A filiação procura desenvolver no estudante o sentimento de pertencimento ao grupo. Uma preocupação evidente em relação às metodologias tradicionais está na tentativa de se eliminar os fatores de exclusão, procurando-se equilibrar a participação oferecendo-se papéis realmente importantes para os menos habilidosos, favorecendo a participação efetiva e equilibrada de todos, contribuindo para elevação de autoestima e, consequentemente, para a valorização da prática desenvolvida.

A implementação de um quadro competitivo formal é desenvolvida desde o início da formação das equipes, por meio da promoção da igualdade de oportunidades para a participação. Nesse quadro competitivo o fair play3 sempre será valorizado, inclusive com pontuação diferenciada para as equipes participantes da competição formal.

Paralelamente à competição, são elaborados instrumentos de autoavaliação, importante incentivo para o trabalho da equipe. Como forma de valorizar a competição, são realizados, em relação a todas as equipes, registos de resultados, comportamentos, estatísticas, que servem para registrar a história da competição, dando ênfase a eventos culminantes, de preferência de caráter festivo.

Desta forma, este modelo merece destaque, pois apresenta um contraponto sobre a grande maioria das formas que o esporte vem sendo tematizado nas instituições educacionais. Em específico ao desenvolvimento de nosso projeto pedagógico e de intervenção com foco nas condutas de estudantes indisciplinados, as caraterísticas do Sport Education, no que diz respeito ao protagonismo dos estudantes envolvidos, seria a nossa aposta para que estes pudessem se sentir valorizados ao mesmo tempo em que assumissem uma responsabilidade que iria requerer deles uma postura diametralmente oposta àquela do descompromisso com a escola.

METODOLOGIA

O estudo pautou-se sob a inspiração da pesquisa-ação nos termos de Thiollent (1998), que é um tipo de pesquisa social, empírica e com estreita relação com uma ação ou com a resolução de um problema, em que sujeitos e pesquisadores estão envolvidos de forma participativa e cooperativa.

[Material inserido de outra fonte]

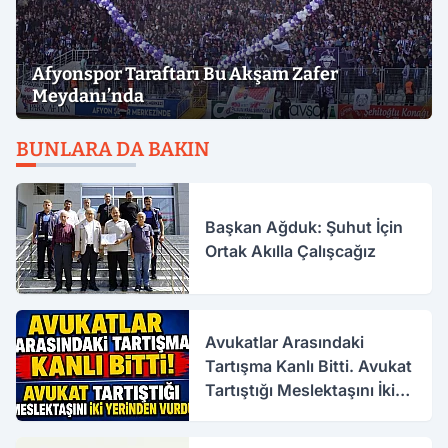
Afyonspor Taraftarı Bu Akşam Zafer
Meydanı’nda
BUNLARA DA BAKIN
Başkan Ağduk: Şuhut İçin
Ortak Akılla Çalışcağız
Avukatlar Arasındaki
Tartışma Kanlı Bitti. Avukat
Tartıştığı Meslektaşını İki
Yerinden Vurdu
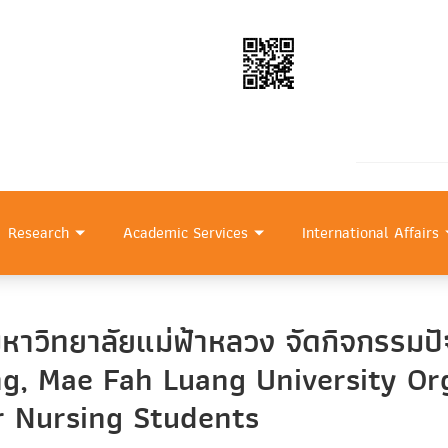
Research
Academic Services
International Affairs
หาวิทยาลัยแม่ฟ้าหลวง จัดกิจกรรมป
ng, Mae Fah Luang University Or
r Nursing Students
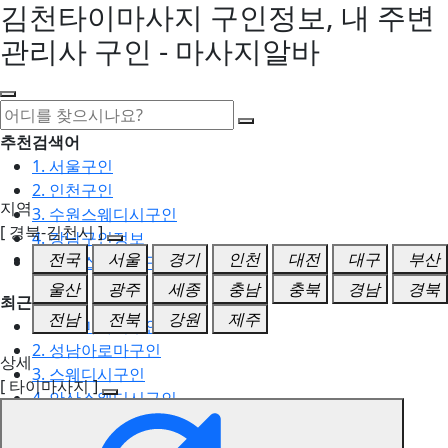
김천타이마사지 구인정보, 내 주변
관리사 구인 - 마사지알바
추천검색어
1. 서울구인
2. 인천구인
지역
3. 수원스웨디시구인
[ 경북-김천시 ]
4. 강남구인정보
전국
서울
경기
인천
대전
대구
부산
5. 동탄스웨디시구인
울산
광주
세종
충남
충북
경남
경북
최근검색어
전남
전북
강원
제주
1. 일산마사지구인
2. 성남아로마구인
상세
3. 스웨디시구인
[ 타이마사지 ]
4. 안산스웨디시구인
5. 아로마구인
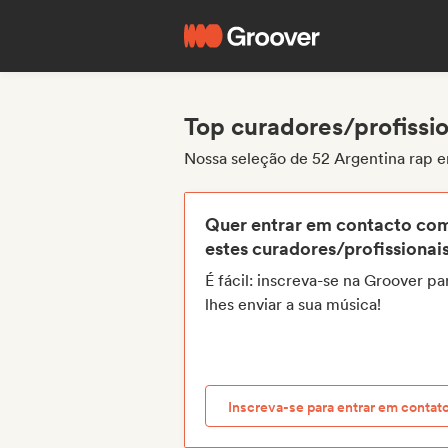
Top curadores/profissio
Nossa seleção de 52 Argentina rap e
Quer entrar em contacto co
estes curadores/profissionai
É fácil: inscreva-se na Groover pa
lhes enviar a sua música!
Inscreva-se para entrar em contat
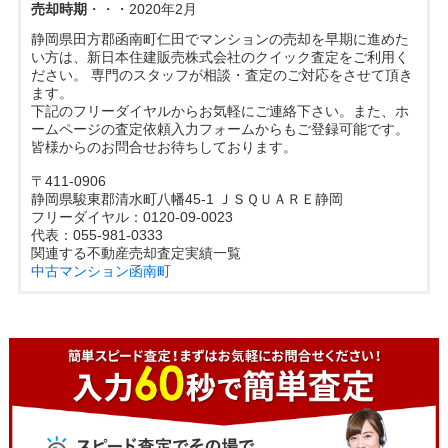
売却時期
・・・2020年2月
静岡県田方郡函南町仁田でマンションの売却を早期に進めた
い方は、新日本住建販売株式会社のクイック査定をご利用く
ださい。 専門のスタッフが相談・査定のご対応をさせて頂き
ます。
下記のフリーダイヤルからお気軽にご連絡下さい。また、ホ
ームページの査定依頼入力フォームからもご登録可能です。
皆様からのお問合せお待ちしております。
〒411-0906
静岡県駿東郡清水町八幡45-1 ＪＳＱＵＡＲＥ静岡
フリーダイヤル：0120-09-0023
代表：055-981-0333
関連する不動産売却査定実績一覧
中古マンション
函南町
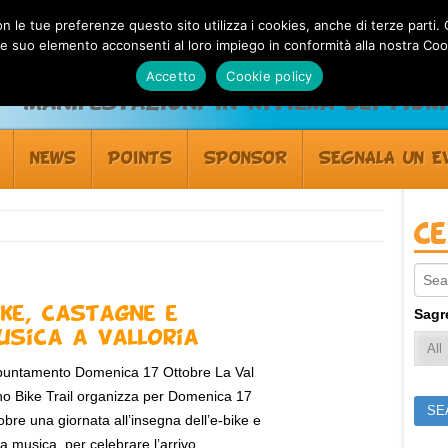
 con le tue preferenze questo sito utilizza i cookies, anche di terze pa
 suo elemento acconsenti al loro impiego in conformità alla nostra Coo
Accetto
Cookie policy
Manifestazioni in Riviera dei Fiori
NEWS
POINTS
SPONSOR
SEGNALA UN E
C
Sear
ike, castagne e
Sagr
usica a Valloria
untamento Domenica 17 Ottobre La Val
no Bike Trail organizza per Domenica 17
obre una giornata all’insegna dell’e-bike e
la musica, per celebrare l’arrivo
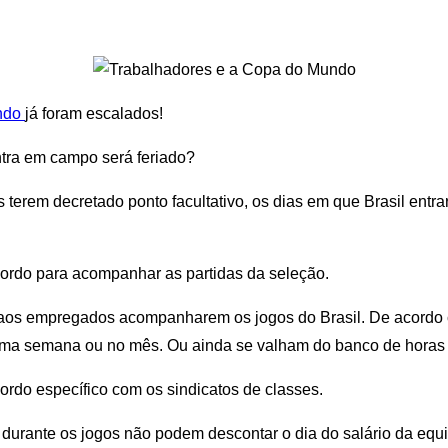
ndo
já foram escalados!
ntra em campo será feriado?
ros terem decretado ponto facultativo, os dias em que Brasil e
ordo para acompanhar as partidas da seleção.
 aos empregados acompanharem os jogos do Brasil. De acordo
sma semana ou no mês. Ou ainda se valham do banco de horas 
ordo específico com os sindicatos de classes.
urante os jogos não podem descontar o dia do salário da equi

Observa-se que no âmbito das pesquisas educacionais em Educação Física, tal metodologia tem tido aderência em torno de investigações de perspectiva crítica, conforme declara Betti (2009, p.221):

[... ] considero a pesquisa-ação a melhor alternativa para articular o projeto de Educação Física Escolar (apropriação crítica da cultura corporal de movimento) com a meta da ciência (produzir conhecimento no confronto com o mundo). A pesquisa-ação ainda apresenta a vantagem de romper com as tradicionais relações de poder pesquisador-pesquisado, minimizando o risco ‘tecnocrático’, o autoritarismo do discurso científico que se pretende superior aos outros saberes/conhecimentos. Na pesquisa-ação, o diálogo permanente com a realidade da qual se originou o projeto - a prática pedagógica e seus atores - reduz este risco de ‘abuso do saber’ por parte dos pesquisadores, em geral professores universitários dos quais se esperam ‘soluções’.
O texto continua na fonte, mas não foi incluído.